| The task |
Would you please copy each line below that includes the string "including"?

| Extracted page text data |
+ + +
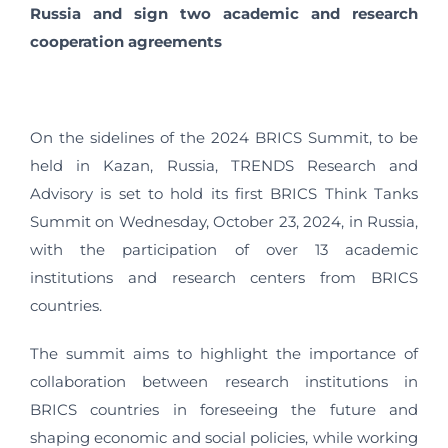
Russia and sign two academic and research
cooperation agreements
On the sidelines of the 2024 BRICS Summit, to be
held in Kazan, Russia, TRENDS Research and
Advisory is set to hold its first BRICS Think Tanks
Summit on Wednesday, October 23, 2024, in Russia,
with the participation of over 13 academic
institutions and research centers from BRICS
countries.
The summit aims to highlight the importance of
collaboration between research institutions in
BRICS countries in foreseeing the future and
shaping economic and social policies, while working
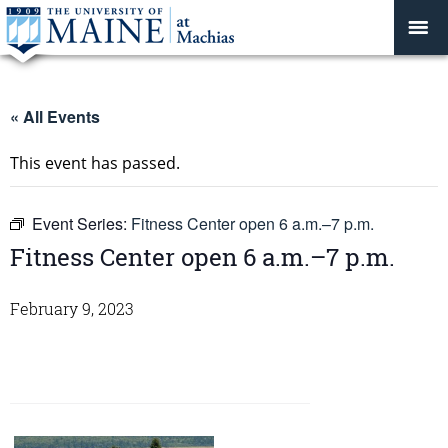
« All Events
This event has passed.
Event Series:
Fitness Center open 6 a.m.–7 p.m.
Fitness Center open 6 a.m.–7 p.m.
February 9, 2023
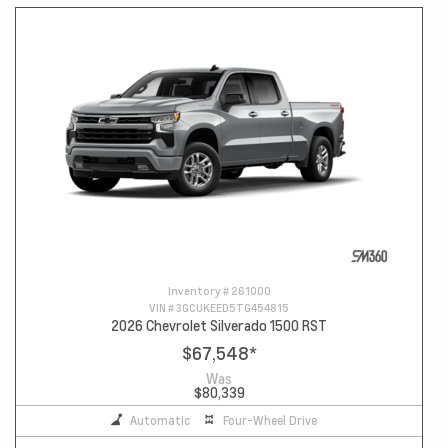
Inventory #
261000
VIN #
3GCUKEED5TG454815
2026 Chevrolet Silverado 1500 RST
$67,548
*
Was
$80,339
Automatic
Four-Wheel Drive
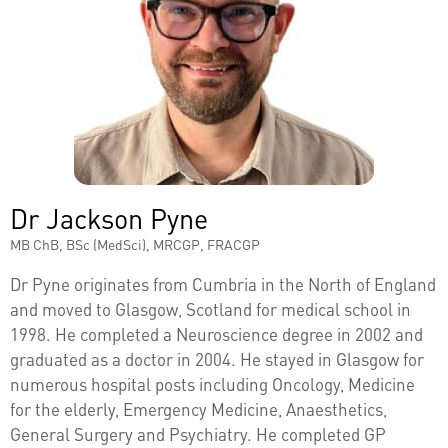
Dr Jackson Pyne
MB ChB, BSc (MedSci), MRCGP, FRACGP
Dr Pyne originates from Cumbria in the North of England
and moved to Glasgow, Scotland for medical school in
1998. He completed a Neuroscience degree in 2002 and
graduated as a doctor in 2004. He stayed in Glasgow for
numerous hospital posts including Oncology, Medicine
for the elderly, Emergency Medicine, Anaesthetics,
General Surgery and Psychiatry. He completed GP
+ + +
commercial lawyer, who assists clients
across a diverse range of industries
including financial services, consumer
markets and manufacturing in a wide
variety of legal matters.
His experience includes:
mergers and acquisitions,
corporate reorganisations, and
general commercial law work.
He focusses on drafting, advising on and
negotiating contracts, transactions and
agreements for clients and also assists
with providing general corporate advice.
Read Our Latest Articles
+ + +
| Exercise solution |
numerous hospital posts including Oncology, Medicine
including financial services, consumer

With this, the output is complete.